Hi-Tech Care, Low-Cost Price

12 ways to save money on your veterinary bill without compromising care.

Connie Howard knows the importance of keeping her veterinary expenses under control. As the owner of three dogs, two cats and a guinea pig, the Denver mother of two has spent more than her fair share of time and money at the veterinarian’s office.

She avoids overspending on her animals – without compromising quality care – by keeping them healthy from the day she brings them home. “If you’re getting the vaccinations and the annual exams, you’re more likely to catch problems early,” said Howard, senior director of the shelter program for the American Humane Association. “In some cases, you’ll avoid problems altogether.”

Experts agree: Preventive care saves owners big bucks – and plenty of heartache. “To see animals get preventable diseases when all they had to do was get the vaccine,” said Merry Crimi, DVM, of Gladstone Veterinary Clinic in Milwaukie, Ore. “It’s a very hard thing to watch.”

The cost of a veterinary visit is increasing faster than the cost of living. According to the American Veterinary Medical Association, owners took their dogs to the veterinarian less often in 1996 than in 1991 but spent $49.96 per visit in 1991 and $73.60 in 1996. If the expense had increased at the same rate as the Consumer Price Index, the 1996 veterinary medical expenses per visit would have been $57.55.

The increase is mainly due to demand for the expensive procedures and equipment and the advanced medical training needed to provide them. But you can save money without compromising care. Here are tips from the experts:

1. Keep up with vaccinations.
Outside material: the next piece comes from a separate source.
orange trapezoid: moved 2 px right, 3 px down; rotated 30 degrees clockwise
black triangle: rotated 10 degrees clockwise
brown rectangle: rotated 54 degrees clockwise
A 7-in-1 booster, including parvo, distemper and upper respiratory protection, may cost $15 to $25. But if your dog is not protected and gets the potentially life-threatening parvo virus, the 5- to 7-day treatment can cost as much as $1,000.

2. Schedule annual exams. If your dog is developing an illness, your veterinarian may catch the problem in an early stage.

3. Spay or neuter your dog. You help control the animal population and prevent your female dog from getting uterine cancer and your male dog from getting prostate cancer. Average cost for the male’s procedure is $100; the fee for the female’s procedure is slightly more. However, the cost of caring for a pregnant dog or treating cancer is far greater.